If there is one business that’s grown in 2020, it’s virtual conferencing technology. We’ve all been using Zoom, Skype, Google Hangouts and so on to stay in touch with friends and family, and to keep our businesses running. With travel and meetings restricted, it’s not surprising that there has been an increase in the number of companies now holding virtual job interviews as well.
If you’ve been invited to a virtual job interview in the health sector, here are our top tips for preparing in advance to make sure you’re relaxed and ready on the day.
Check your technology is working
You can be certain that no matter how well your computer is running the day before, when it’s time for your call something will play up. Before your interview is due to start check your laptop is plugged in or fully charged, your webcam is working and your wi-fi is running well.
If there are other people in the house it would be an idea to ask them all to stop playing online, downloading or live streaming TV or anything else that could reduce your WiFi to an intermittent crawl.
Prepare your position and your background
Although most people will be at home during their interview for a health job, you should still present a professional image. After all, first impressions count.
Try to position your camera so that you have a plain background, such as a wall. If that’s not so easy, tidy up the room behind you so that the piles of laundry are hidden and the sink is empty of dirty plates. Close any doors, so that wandering housemates or family members are not visible as they move about the house.

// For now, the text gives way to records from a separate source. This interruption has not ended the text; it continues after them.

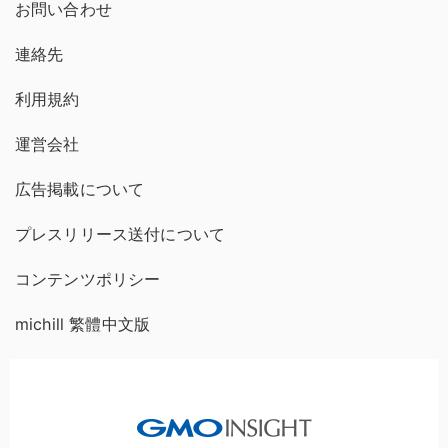
お問い合わせ
連絡先
利用規約
運営会社
広告掲載について
プレスリリース送付について
コンテンツポリシー
michill 繁體中文版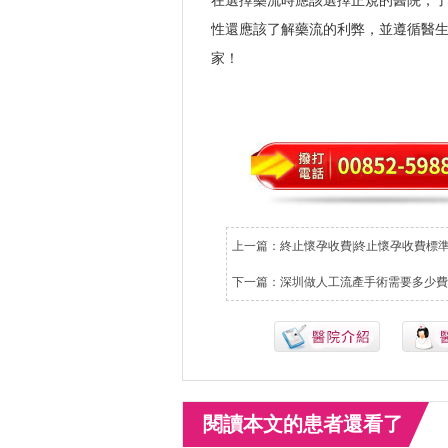
在選擇藥流時應該選擇正規的醫院，
性還應該了解藥流的利弊，並遵循醫
家！
上一篇：
終止懷孕收費|終止懷孕收費標
下一篇：
深圳做人工流產手術需要多少費
閱讀本文的患者還看了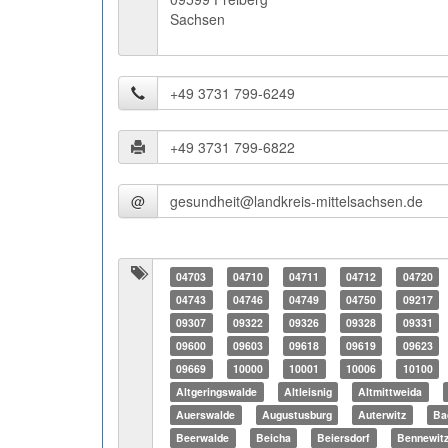
Sachsen
@
04703
04710
04711
04712
04720
04743
04746
04749
04750
09217
09307
09322
09326
09328
09331
09600
09603
09618
09619
09623
09669
10000
10001
10006
10100
Altgeringswalde
Altleisnig
Altmittweida
Auerswalde
Augustusburg
Auterwitz
Ba
Beerwalde
Beicha
Beiersdorf
Bennewit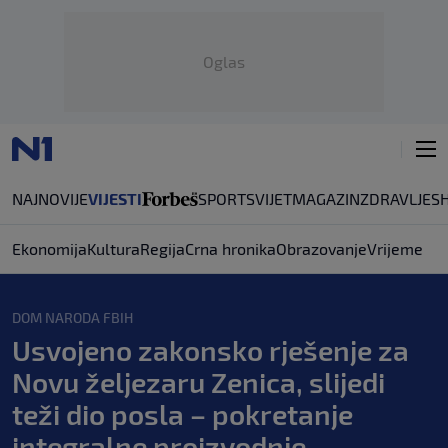
Oglas
NAJNOVIJE
VIJESTI
SPORT
SVIJET
MAGAZIN
ZDRAVLJE
S
Ekonomija
Kultura
Regija
Crna hronika
Obrazovanje
Vrijeme
DOM NARODA FBIH
Usvojeno zakonsko rješenje za
Novu željezaru Zenica, slijedi
teži dio posla – pokretanje
integralne proizvodnje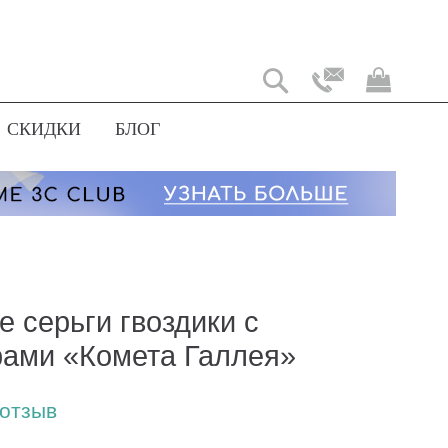
Моя
корз
СКИДКИ
БЛОГ
е серьги гвоздики с
ами «Комета Галлея»
 отзыв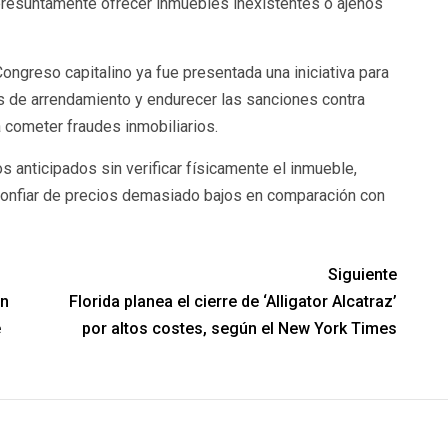
presuntamente ofrecer inmuebles inexistentes o ajenos
ongreso capitalino ya fue presentada una iniciativa para
as de arrendamiento y endurecer las sanciones contra
a cometer fraudes inmobiliarios.
 anticipados sin verificar físicamente el inmueble,
sconfiar de precios demasiado bajos en comparación con
Siguiente
un
Florida planea el cierre de ‘Alligator Alcatraz’
e
por altos costes, según el New York Times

Your own presentation matters as well. Dress up professionally, just as you would if you were heading to an interview at the company office. And, as we’ve all seen the comedy videos on social media, remember to dress your bottom half as well even if it should be hidden below the table. You never know when you’ll have to jump up.
Make sure your camera is positioned so that your face is visible, and the lighting is good. If you are using a mobile phone, find a stand rather than holding it in your wobbly hands. Place it on a pile of books or something that raises the camera to be in line with your face – and not too close - the interviewer doesn’t want to spend the time looking up your nostrils!
Don’t interrupt and keep the conversation flowing
Talking on video conferencing has a different feel from an in-person interview. It’s easy to talk over the interviewer and then miss what they are saying. Always wait for the interviewer to finish before you start your response rather than interrupting.
At the same time, it’s important to keep the conversation flowing, showing that you are engaged in the conversation. Long silences will be uncomfortable.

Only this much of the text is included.